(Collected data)

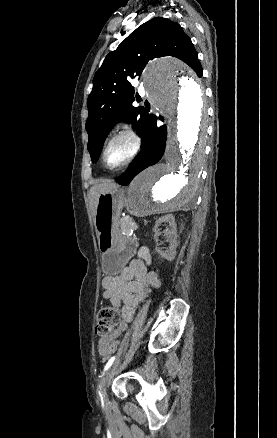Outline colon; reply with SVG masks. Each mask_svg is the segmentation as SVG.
Returning a JSON list of instances; mask_svg holds the SVG:
<instances>
[{
    "mask_svg": "<svg viewBox=\"0 0 277 438\" xmlns=\"http://www.w3.org/2000/svg\"><path fill=\"white\" fill-rule=\"evenodd\" d=\"M118 319V312L111 307H102L96 318L95 331L102 337L110 336Z\"/></svg>",
    "mask_w": 277,
    "mask_h": 438,
    "instance_id": "1",
    "label": "colon"
}]
</instances>
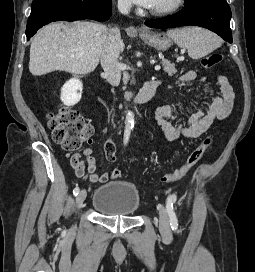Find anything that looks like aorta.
<instances>
[{
    "label": "aorta",
    "instance_id": "aorta-1",
    "mask_svg": "<svg viewBox=\"0 0 255 272\" xmlns=\"http://www.w3.org/2000/svg\"><path fill=\"white\" fill-rule=\"evenodd\" d=\"M134 120V113L132 111H128L125 117L126 129H132L134 127Z\"/></svg>",
    "mask_w": 255,
    "mask_h": 272
}]
</instances>
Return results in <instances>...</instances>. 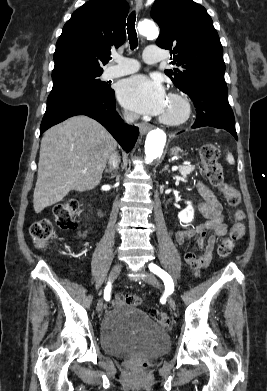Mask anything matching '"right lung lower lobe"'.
Returning a JSON list of instances; mask_svg holds the SVG:
<instances>
[{"mask_svg":"<svg viewBox=\"0 0 267 391\" xmlns=\"http://www.w3.org/2000/svg\"><path fill=\"white\" fill-rule=\"evenodd\" d=\"M114 90L107 92L86 89H66L50 93L47 108L40 126V135L51 126L75 116L86 115L101 123L126 152L134 146L139 131L125 125L118 115Z\"/></svg>","mask_w":267,"mask_h":391,"instance_id":"right-lung-lower-lobe-1","label":"right lung lower lobe"}]
</instances>
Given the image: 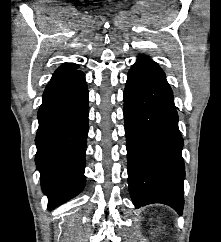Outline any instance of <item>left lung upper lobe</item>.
<instances>
[{"label":"left lung upper lobe","mask_w":221,"mask_h":242,"mask_svg":"<svg viewBox=\"0 0 221 242\" xmlns=\"http://www.w3.org/2000/svg\"><path fill=\"white\" fill-rule=\"evenodd\" d=\"M134 65L150 70L158 76L165 77V74L162 71V69L159 67V65L156 62L150 60L147 56H139L137 62Z\"/></svg>","instance_id":"5c2ea615"}]
</instances>
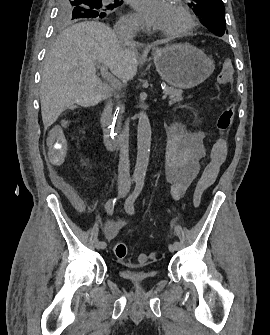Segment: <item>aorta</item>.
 Instances as JSON below:
<instances>
[{
	"label": "aorta",
	"instance_id": "obj_1",
	"mask_svg": "<svg viewBox=\"0 0 270 335\" xmlns=\"http://www.w3.org/2000/svg\"><path fill=\"white\" fill-rule=\"evenodd\" d=\"M137 128V160L133 173L135 181H144L149 164L151 146V126L146 112L138 114Z\"/></svg>",
	"mask_w": 270,
	"mask_h": 335
}]
</instances>
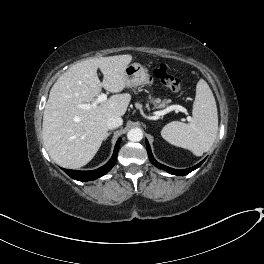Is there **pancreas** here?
Masks as SVG:
<instances>
[{"label":"pancreas","instance_id":"1","mask_svg":"<svg viewBox=\"0 0 264 264\" xmlns=\"http://www.w3.org/2000/svg\"><path fill=\"white\" fill-rule=\"evenodd\" d=\"M151 102L154 104V108H163L165 107L168 103H170V100H163L156 98L151 100Z\"/></svg>","mask_w":264,"mask_h":264}]
</instances>
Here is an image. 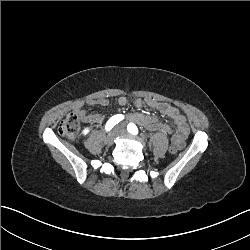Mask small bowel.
Returning a JSON list of instances; mask_svg holds the SVG:
<instances>
[{"mask_svg":"<svg viewBox=\"0 0 250 250\" xmlns=\"http://www.w3.org/2000/svg\"><path fill=\"white\" fill-rule=\"evenodd\" d=\"M108 103V100L105 98L89 102L90 105L100 106H107ZM118 103L121 106H125L129 103V100L127 97L121 96L118 99ZM145 103L150 108L158 111L160 114L170 118L173 121L175 130L172 136V142H176L178 144V147L181 148L184 144V141L189 135V127L187 125L184 115L181 114L176 107L168 103L159 102L153 98H146ZM141 105L142 100H136L135 106L140 107ZM76 111L79 114L80 118L85 122L99 124L104 120L103 116L99 114H87L84 110L80 109H77ZM128 119L137 123L140 126L145 127L150 131H157L165 134H171L173 132V129L169 124L161 122L151 115H146L142 113H132L128 116Z\"/></svg>","mask_w":250,"mask_h":250,"instance_id":"c3829d8e","label":"small bowel"}]
</instances>
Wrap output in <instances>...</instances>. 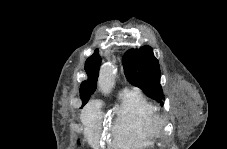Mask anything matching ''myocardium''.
Wrapping results in <instances>:
<instances>
[{
	"instance_id": "f54148a6",
	"label": "myocardium",
	"mask_w": 227,
	"mask_h": 149,
	"mask_svg": "<svg viewBox=\"0 0 227 149\" xmlns=\"http://www.w3.org/2000/svg\"><path fill=\"white\" fill-rule=\"evenodd\" d=\"M166 119L162 116L156 115L153 120V126L157 136H162L164 133V127L166 126Z\"/></svg>"
}]
</instances>
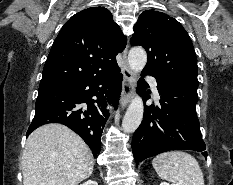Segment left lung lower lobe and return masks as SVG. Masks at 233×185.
Masks as SVG:
<instances>
[{
    "mask_svg": "<svg viewBox=\"0 0 233 185\" xmlns=\"http://www.w3.org/2000/svg\"><path fill=\"white\" fill-rule=\"evenodd\" d=\"M143 75H152L143 71ZM153 76V75H152ZM161 96L160 107L144 108L141 125L132 138L136 166L142 160L159 153L188 149L202 152L207 157L196 114L198 82L188 79H157ZM148 84L141 79L139 93L144 101Z\"/></svg>",
    "mask_w": 233,
    "mask_h": 185,
    "instance_id": "obj_1",
    "label": "left lung lower lobe"
}]
</instances>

## WHAT NEEDS TO BE DONE
From the line containing "Segment left lung" through the last line of the data above, write out every line word for word, and nothing else. Do not include the pictures.

## WRITTEN RESPONSE
Segment left lung lower lobe and return masks as SVG. Masks at 233×185.
Masks as SVG:
<instances>
[{
    "mask_svg": "<svg viewBox=\"0 0 233 185\" xmlns=\"http://www.w3.org/2000/svg\"><path fill=\"white\" fill-rule=\"evenodd\" d=\"M143 75H152L143 71ZM153 76V75H152ZM161 96L160 107L144 108L141 125L132 138L136 166L142 160L159 153L188 149L202 152L207 157L196 114L198 82L188 79H157ZM148 84L141 79L139 93L144 101Z\"/></svg>",
    "mask_w": 233,
    "mask_h": 185,
    "instance_id": "obj_1",
    "label": "left lung lower lobe"
}]
</instances>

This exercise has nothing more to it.